In Brief

Orofacial Pain Fact and Fiction

Many dentists’ websites contain inaccurate information about treating temporal mandibular disorders (TMDs)
June 21, 2017


Patients looking for relief from the radiating pain of temporal mandibular disorders (TMDs) in the face, jaw or neck will find an avalanche of misinformation online—and surprisingly, a lot of it comes from dentists who bill themselves as specialists in treating the condition, according to a survey of 255 dentists’ websites across the country.

More than two-thirds of the websites wrongly attributed the cause of TMDs to occlusal problems or malocclusion, and nearly 55 percent recommended TMDs be managed by treating the underlying bad bite, said Bhavik Desai, an assistant professor in the department of diagnostic sciences who coauthored the study published in the journal Oral Surgery, Oral Medicine, Oral Pathology, Oral Radiology.
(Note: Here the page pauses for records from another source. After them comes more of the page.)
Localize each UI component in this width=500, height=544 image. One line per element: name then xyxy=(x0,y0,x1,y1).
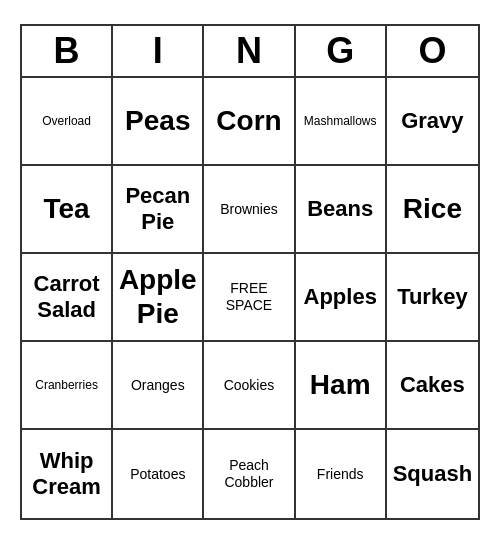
cell-text: Cranberries xyxy=(35,378,98,392)
cell-text: Beans xyxy=(307,196,373,222)
bingo-cell: Turkey xyxy=(387,254,478,342)
header-letter-b: B xyxy=(22,26,113,76)
cell-text: Friends xyxy=(317,466,364,483)
bingo-cell: Tea xyxy=(22,166,113,254)
cell-text: Cookies xyxy=(224,377,275,394)
bingo-cell: Apples xyxy=(296,254,387,342)
bingo-cell: Peas xyxy=(113,78,204,166)
bingo-cell: Whip Cream xyxy=(22,430,113,518)
header-letter-g: G xyxy=(296,26,387,76)
cell-text: Peach Cobbler xyxy=(208,457,289,491)
cell-text: Whip Cream xyxy=(26,448,107,501)
cell-text: Brownies xyxy=(220,201,278,218)
bingo-cell: Cookies xyxy=(204,342,295,430)
cell-text: Mashmallows xyxy=(304,114,377,128)
bingo-cell: Cakes xyxy=(387,342,478,430)
bingo-card: BINGO OverloadPeasCornMashmallowsGravyTe… xyxy=(20,24,480,520)
bingo-header: BINGO xyxy=(22,26,478,78)
header-letter-n: N xyxy=(204,26,295,76)
cell-text: Corn xyxy=(216,104,281,138)
cell-text: Apple Pie xyxy=(117,263,198,330)
cell-text: Overload xyxy=(42,114,91,128)
bingo-cell: Apple Pie xyxy=(113,254,204,342)
bingo-cell: Overload xyxy=(22,78,113,166)
header-letter-i: I xyxy=(113,26,204,76)
bingo-grid: OverloadPeasCornMashmallowsGravyTeaPecan… xyxy=(22,78,478,518)
bingo-cell: Gravy xyxy=(387,78,478,166)
cell-text: Oranges xyxy=(131,377,185,394)
cell-text: Peas xyxy=(125,104,190,138)
bingo-cell: Potatoes xyxy=(113,430,204,518)
cell-text: Gravy xyxy=(401,108,463,134)
header-letter-o: O xyxy=(387,26,478,76)
cell-text: Cakes xyxy=(400,372,465,398)
bingo-cell: Rice xyxy=(387,166,478,254)
cell-text: Potatoes xyxy=(130,466,185,483)
bingo-cell: Ham xyxy=(296,342,387,430)
cell-text: Apples xyxy=(304,284,377,310)
bingo-cell: Pecan Pie xyxy=(113,166,204,254)
bingo-cell: Corn xyxy=(204,78,295,166)
bingo-cell: Squash xyxy=(387,430,478,518)
cell-text: Pecan Pie xyxy=(117,183,198,236)
cell-text: Ham xyxy=(310,368,371,402)
cell-text: Turkey xyxy=(397,284,468,310)
bingo-cell: Cranberries xyxy=(22,342,113,430)
bingo-cell: Beans xyxy=(296,166,387,254)
bingo-cell: Brownies xyxy=(204,166,295,254)
bingo-cell: Friends xyxy=(296,430,387,518)
bingo-cell: Oranges xyxy=(113,342,204,430)
cell-text: FREE SPACE xyxy=(208,280,289,314)
cell-text: Carrot Salad xyxy=(26,271,107,324)
bingo-cell: Mashmallows xyxy=(296,78,387,166)
bingo-cell: Carrot Salad xyxy=(22,254,113,342)
cell-text: Squash xyxy=(393,461,472,487)
cell-text: Tea xyxy=(44,192,90,226)
bingo-cell: FREE SPACE xyxy=(204,254,295,342)
cell-text: Rice xyxy=(403,192,462,226)
bingo-cell: Peach Cobbler xyxy=(204,430,295,518)
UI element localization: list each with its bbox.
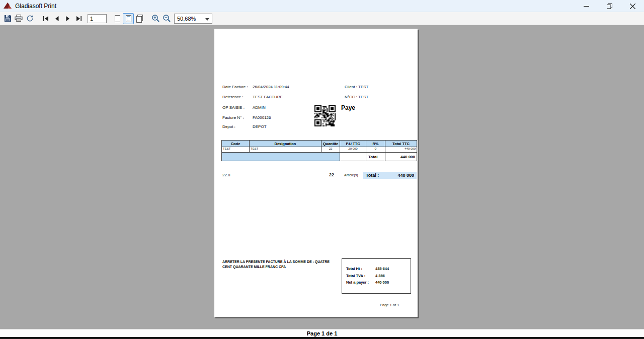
previous-page-button[interactable] [51,13,62,24]
zoom-out-icon [163,14,171,23]
chevron-down-icon [205,18,209,21]
window-controls [575,0,644,12]
layout-single-page-button[interactable] [112,13,123,24]
close-button[interactable] [621,0,644,12]
table-header-cell: Designation [250,141,321,147]
page-width-icon [125,15,132,23]
status-bar: Page 1 de 1 [0,329,644,337]
footer-total-label: Total [366,153,385,161]
first-page-button[interactable] [40,13,51,24]
footer-empty-cell [340,153,366,161]
summary-qty: 22 [329,172,334,177]
qr-code-image [314,105,336,126]
app-logo-icon [4,3,12,9]
summary-total-label: Total : [366,173,379,178]
restore-icon [607,4,612,9]
minimize-icon [584,4,589,9]
field-label: OP SAISIE : [222,105,245,110]
table-cell: 22 [321,147,340,153]
table-header-cell: R% [366,141,385,147]
footer-filler-cell [222,153,340,161]
zoom-in-icon [151,14,160,23]
zoom-in-button[interactable] [150,13,161,24]
field-value: ADMIN [253,105,266,110]
total-ht-label: Total Ht : [346,266,362,271]
table-footer-row: Total 440 000 [222,153,417,161]
previous-page-icon [54,16,59,21]
table-cell: TEST [222,147,250,153]
status-page-text: Page 1 de 1 [307,330,338,336]
field-value: TEST [358,95,368,99]
zoom-out-button[interactable] [161,13,172,24]
save-icon [4,15,12,22]
toolbar: 50,68% [0,12,644,25]
field-value: FA000126 [253,115,271,120]
window-title: Gladiasoft Print [15,3,56,10]
summary-articles-label: Article(s) [344,173,358,177]
summary-left-qty: 22.0 [222,173,230,177]
field-value: DEPOT [253,124,267,129]
table-row: TEST TEST 22 20 000 0 440 000 [222,147,417,153]
print-button[interactable] [13,13,24,24]
table-cell: 20 000 [340,147,366,153]
field-label: Reference : [222,95,243,99]
field-label: Date Facture : [222,85,248,89]
layout-continuous-button[interactable] [134,13,145,24]
toolbar-separator [107,13,112,24]
amount-in-words-line1: ARRETER LA PRESENTE FACTURE À LA SOMME D… [222,259,333,264]
total-tva-label: Total TVA : [346,274,365,278]
preview-area[interactable]: Date Facture : 26/04/2024 11:09:44 Refer… [0,25,644,329]
field-value: TEST [358,85,368,89]
app-window: Gladiasoft Print [0,0,644,339]
table-cell: TEST [250,147,321,153]
field-label: Client : [345,85,357,89]
table-cell: 440 000 [385,147,417,153]
next-page-button[interactable] [62,13,73,24]
invoice-page: Date Facture : 26/04/2024 11:09:44 Refer… [214,29,418,317]
toolbar-separator [145,13,150,24]
page-number-input[interactable] [88,14,107,23]
print-icon [15,15,23,22]
last-page-icon [76,16,82,21]
summary-total-value: 440 000 [397,173,414,178]
net-a-payer-value: 440 000 [375,280,389,285]
field-label: Facture N° : [222,115,244,120]
minimize-button[interactable] [575,0,598,12]
maximize-button[interactable] [598,0,621,12]
page-footer-text: Page 1 of 1 [380,303,399,307]
zoom-value: 50,68% [177,16,196,22]
window-bottom-edge [0,337,644,339]
table-header-cell: Quantite [321,141,340,147]
close-icon [630,4,635,9]
field-value: TEST FACTURE [253,95,283,99]
field-label: Depot : [222,124,235,129]
invoice-items-table: Code Designation Quantite P.U TTC R% Tot… [221,140,417,161]
paid-status: Paye [341,104,355,111]
zoom-select[interactable]: 50,68% [174,14,212,24]
table-header-cell: Code [222,141,250,147]
net-a-payer-label: Net a payer : [346,280,369,285]
field-value: 26/04/2024 11:09:44 [253,85,289,89]
refresh-icon [26,15,34,22]
toolbar-separator [35,13,40,24]
footer-total-value: 440 000 [385,153,417,161]
titlebar: Gladiasoft Print [0,0,644,12]
first-page-icon [43,16,49,21]
total-tva-value: 4 356 [375,274,385,278]
amount-in-words: ARRETER LA PRESENTE FACTURE À LA SOMME D… [222,259,333,269]
table-header-cell: P.U TTC [340,141,366,147]
layout-page-width-button[interactable] [123,13,134,24]
table-cell: 0 [366,147,385,153]
next-page-icon [65,16,70,21]
table-header-row: Code Designation Quantite P.U TTC R% Tot… [222,141,417,147]
last-page-button[interactable] [73,13,85,24]
single-page-icon [114,15,121,23]
summary-total-box: Total : 440 000 [363,172,417,179]
amount-in-words-line2: CENT QUARANTE MILLE FRANC CFA [222,264,333,269]
field-label: N°CC : [345,95,357,99]
save-button[interactable] [2,13,13,24]
table-header-cell: Total TTC [385,141,417,147]
totals-box: Total Ht : 435 644 Total TVA : 4 356 Net… [342,258,411,294]
refresh-button[interactable] [24,13,35,24]
continuous-pages-icon [136,15,143,23]
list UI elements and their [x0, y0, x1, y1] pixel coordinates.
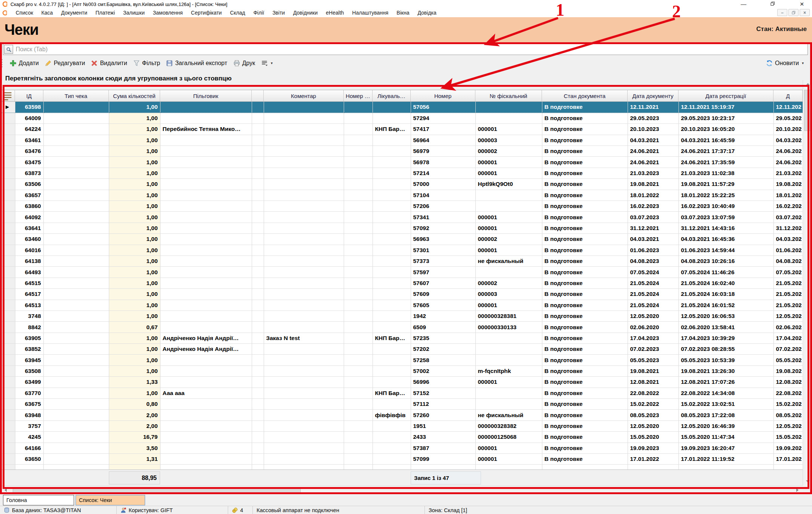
row-selector[interactable]: [0, 113, 15, 123]
menu-item-12[interactable]: eHealth: [322, 9, 348, 16]
row-selector[interactable]: ►: [0, 102, 15, 113]
table-row[interactable]: 637701,00Ааа аааКНП Бар…57152В подготовк…: [0, 388, 803, 398]
row-selector[interactable]: [0, 179, 15, 190]
menu-item-1[interactable]: Список: [12, 9, 37, 16]
column-header-10[interactable]: № фіскальний: [475, 90, 542, 101]
table-row[interactable]: 645171,0057609000003В подготовке21.05.20…: [0, 289, 803, 300]
mdi-minimize-icon[interactable]: –: [777, 9, 787, 16]
table-row[interactable]: 636571,0057104В подготовке18.01.202218.0…: [0, 190, 803, 201]
table-row[interactable]: 639451,0057258В подготовке05.05.202305.0…: [0, 355, 803, 365]
menu-item-4[interactable]: Платежі: [91, 9, 119, 16]
tab-1[interactable]: Головна: [3, 495, 74, 505]
menu-item-13[interactable]: Налаштування: [348, 9, 393, 16]
row-selector[interactable]: [0, 190, 15, 201]
row-selector[interactable]: [0, 432, 15, 443]
column-header-1[interactable]: ІД: [15, 90, 43, 101]
column-header-2[interactable]: Тип чека: [43, 90, 109, 101]
row-selector[interactable]: [0, 212, 15, 223]
row-selector[interactable]: [0, 223, 15, 233]
table-row[interactable]: 645151,0057607000002В подготовке21.05.20…: [0, 278, 803, 288]
search-input[interactable]: [15, 46, 807, 53]
edit-button[interactable]: Редагувати: [42, 58, 88, 68]
filter-button[interactable]: Фільтр: [130, 58, 163, 68]
row-selector[interactable]: [0, 388, 15, 398]
column-header-6[interactable]: Коментар: [264, 90, 344, 101]
table-row[interactable]: 634601,0056963000002В подготовке04.03.20…: [0, 234, 803, 245]
column-header-3[interactable]: Сума кількостей: [109, 90, 160, 101]
row-selector[interactable]: [0, 300, 15, 310]
menu-item-15[interactable]: Довідка: [413, 9, 440, 16]
column-header-5[interactable]: [252, 90, 264, 101]
scroll-left-icon[interactable]: [0, 486, 9, 494]
row-selector[interactable]: [0, 465, 15, 469]
table-row[interactable]: 645131,0057605000001В подготовке21.05.20…: [0, 300, 803, 310]
table-row[interactable]: [0, 465, 803, 469]
row-selector[interactable]: [0, 157, 15, 168]
row-selector[interactable]: [0, 322, 15, 333]
table-row[interactable]: 638731,0057214000001В подготовке21.03.20…: [0, 168, 803, 178]
close-icon[interactable]: ×: [797, 0, 807, 8]
table-row[interactable]: 636411,0057092000001В подготовке31.12.20…: [0, 223, 803, 233]
row-selector[interactable]: [0, 377, 15, 388]
vertical-scrollbar[interactable]: [803, 80, 812, 486]
delete-button[interactable]: Видалити: [88, 58, 130, 68]
table-row[interactable]: 88420,676509000000330133В подготовке02.0…: [0, 322, 803, 333]
mdi-restore-icon[interactable]: [788, 9, 799, 16]
menu-item-14[interactable]: Вікна: [392, 9, 413, 16]
row-selector[interactable]: [0, 267, 15, 278]
table-row[interactable]: 37481,001942000000328381В подготовке12.0…: [0, 310, 803, 321]
row-selector[interactable]: [0, 420, 15, 431]
horizontal-scroll-thumb[interactable]: [13, 487, 301, 493]
row-selector[interactable]: [0, 344, 15, 355]
row-selector[interactable]: [0, 256, 15, 266]
table-row[interactable]: 640091,0057294В подготовке29.05.202329.0…: [0, 113, 803, 123]
scroll-right-icon[interactable]: [794, 486, 803, 494]
toolbar-grip[interactable]: [1, 59, 4, 67]
table-row[interactable]: 640161,0057301000001В подготовке01.06.20…: [0, 245, 803, 256]
refresh-button[interactable]: Оновити ▾: [763, 58, 807, 68]
table-row[interactable]: 636501,3157099000001В подготовке17.01.20…: [0, 454, 803, 465]
menu-item-5[interactable]: Залишки: [119, 9, 148, 16]
table-row[interactable]: 636750,8057112В подготовке15.02.202215.0…: [0, 399, 803, 410]
column-header-11[interactable]: Стан документа: [542, 90, 628, 101]
table-row[interactable]: 424516,792433000000125068В подготовке15.…: [0, 432, 803, 443]
table-row[interactable]: 37572,001951000000328382В подготовке12.0…: [0, 420, 803, 431]
row-selector[interactable]: [0, 245, 15, 256]
row-selector[interactable]: [0, 168, 15, 178]
row-selector[interactable]: [0, 355, 15, 365]
menu-item-6[interactable]: Замовлення: [149, 9, 187, 16]
row-selector-header[interactable]: [0, 90, 15, 101]
columns-button[interactable]: ▾: [258, 58, 276, 68]
table-row[interactable]: 635081,0057002m-fqcnItphkВ подготовке19.…: [0, 365, 803, 376]
tab-2[interactable]: Список: Чеки: [76, 495, 145, 505]
row-selector[interactable]: [0, 201, 15, 212]
column-header-7[interactable]: Номер …: [344, 90, 373, 101]
scroll-up-icon[interactable]: [803, 80, 812, 88]
table-row[interactable]: 644931,0057597В подготовке07.05.202407.0…: [0, 267, 803, 278]
table-row[interactable]: 638521,00Андріченко Надія Андрії…57202В …: [0, 344, 803, 355]
vertical-scroll-thumb[interactable]: [804, 90, 811, 131]
menu-item-8[interactable]: Склад: [226, 9, 249, 16]
search-icon[interactable]: [4, 45, 13, 54]
row-selector[interactable]: [0, 454, 15, 465]
print-button[interactable]: Друк: [230, 58, 258, 68]
column-header-9[interactable]: Номер: [411, 90, 475, 101]
column-header-14[interactable]: Д: [773, 90, 803, 101]
row-selector[interactable]: [0, 365, 15, 376]
row-selector[interactable]: [0, 399, 15, 410]
row-selector[interactable]: [0, 234, 15, 245]
row-selector[interactable]: [0, 278, 15, 288]
table-row[interactable]: 634611,0056964000003В подготовке04.03.20…: [0, 135, 803, 146]
table-row[interactable]: 642241,00Перебийнос Тетяна Мико…КНП Бар……: [0, 124, 803, 135]
row-selector[interactable]: [0, 289, 15, 300]
table-row[interactable]: 639051,00Андріченко Надія Андрії…Заказ N…: [0, 333, 803, 343]
menu-item-7[interactable]: Сертифікати: [187, 9, 226, 16]
row-selector[interactable]: [0, 146, 15, 157]
table-row[interactable]: 640921,0057341000001В подготовке03.07.20…: [0, 212, 803, 223]
minimize-icon[interactable]: —: [739, 0, 748, 8]
row-selector[interactable]: [0, 310, 15, 321]
table-row[interactable]: 634751,0056978000001В подготовке24.06.20…: [0, 157, 803, 168]
table-row[interactable]: 634761,0056979000002В подготовке24.06.20…: [0, 146, 803, 157]
row-selector[interactable]: [0, 443, 15, 453]
menu-item-9[interactable]: Філії: [249, 9, 268, 16]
“I am sure these dentists are trying to help their patients,” Desai said, but studies have shown that there is no significant correlation between occlusion and TMD pain. Conservative measures—including ibuprofen and other analgesics, stress-reduction techniques, jaw stretching and relaxation exercises, and plastic bite guards—have worked just as well as more aggressive treatments for TMDs, said Bhavik Desai. Photo: IngimageAs far back as the 1960s, one of the study’s other coauthors, Daniel Laskin, published research documentary that bad bites don’t cause TMDs. Yet “people still seem to believe that is true,” Desai said. The researchers did note that many of the sites with inaccurate information may not be updated regularly.

For their research, Desai and colleagues at Virginia Commonwealth University School of Dentistry surveyed dentists’ websites to see what they were saying about TMDs and what treatments they recommend. They did an internet search for “TMD specialist” and used the top results in each state.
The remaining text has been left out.